YOUR GOAL:
With the line containing "免责声明：文章内容不代表本站立场，本站不对其内容的真实" as the start and the line containing "ale mezi námi" as the end, transcribe that span of the entries below exactly, including both.

GIVEN DATA:
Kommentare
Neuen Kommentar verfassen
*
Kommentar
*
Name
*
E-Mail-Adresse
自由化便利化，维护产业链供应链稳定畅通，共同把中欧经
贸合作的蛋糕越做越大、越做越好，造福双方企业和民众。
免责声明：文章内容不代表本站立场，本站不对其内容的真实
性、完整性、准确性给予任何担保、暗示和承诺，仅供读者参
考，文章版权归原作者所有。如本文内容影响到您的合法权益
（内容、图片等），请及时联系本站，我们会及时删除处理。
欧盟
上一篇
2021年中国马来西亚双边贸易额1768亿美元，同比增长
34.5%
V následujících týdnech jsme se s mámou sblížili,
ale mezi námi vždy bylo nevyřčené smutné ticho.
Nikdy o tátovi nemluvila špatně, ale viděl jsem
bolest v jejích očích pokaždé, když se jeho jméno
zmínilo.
...
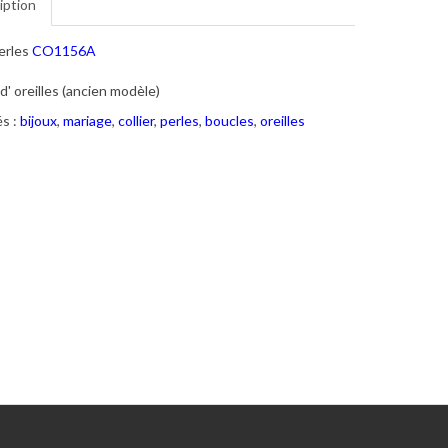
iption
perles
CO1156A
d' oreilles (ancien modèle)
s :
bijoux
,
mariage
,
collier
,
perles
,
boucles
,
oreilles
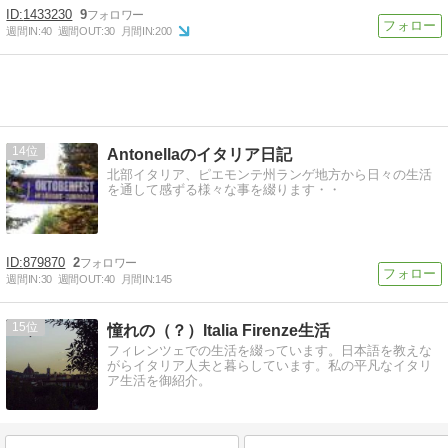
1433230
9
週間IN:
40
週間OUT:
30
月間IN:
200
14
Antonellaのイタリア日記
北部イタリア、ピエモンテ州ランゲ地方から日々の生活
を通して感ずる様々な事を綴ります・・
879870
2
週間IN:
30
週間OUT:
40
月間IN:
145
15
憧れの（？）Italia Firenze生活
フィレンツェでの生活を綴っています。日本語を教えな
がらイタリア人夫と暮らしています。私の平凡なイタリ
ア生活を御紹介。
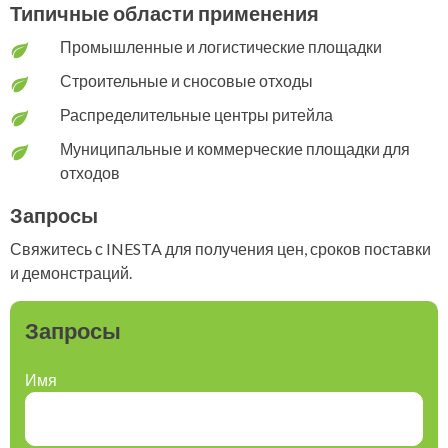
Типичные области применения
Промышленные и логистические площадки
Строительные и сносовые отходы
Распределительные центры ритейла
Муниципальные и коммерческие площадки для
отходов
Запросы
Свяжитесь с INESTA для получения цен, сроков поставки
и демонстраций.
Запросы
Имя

SOLUTION FOR THIS EXERCISE:
免责声明：文章内容不代表本站立场，本站不对其内容的真实
性、完整性、准确性给予任何担保、暗示和承诺，仅供读者参
考，文章版权归原作者所有。如本文内容影响到您的合法权益
（内容、图片等），请及时联系本站，我们会及时删除处理。
欧盟
上一篇
2021年中国马来西亚双边贸易额1768亿美元，同比增长
34.5%
V následujících týdnech jsme se s mámou sblížili,
ale mezi námi vždy bylo nevyřčené smutné ticho.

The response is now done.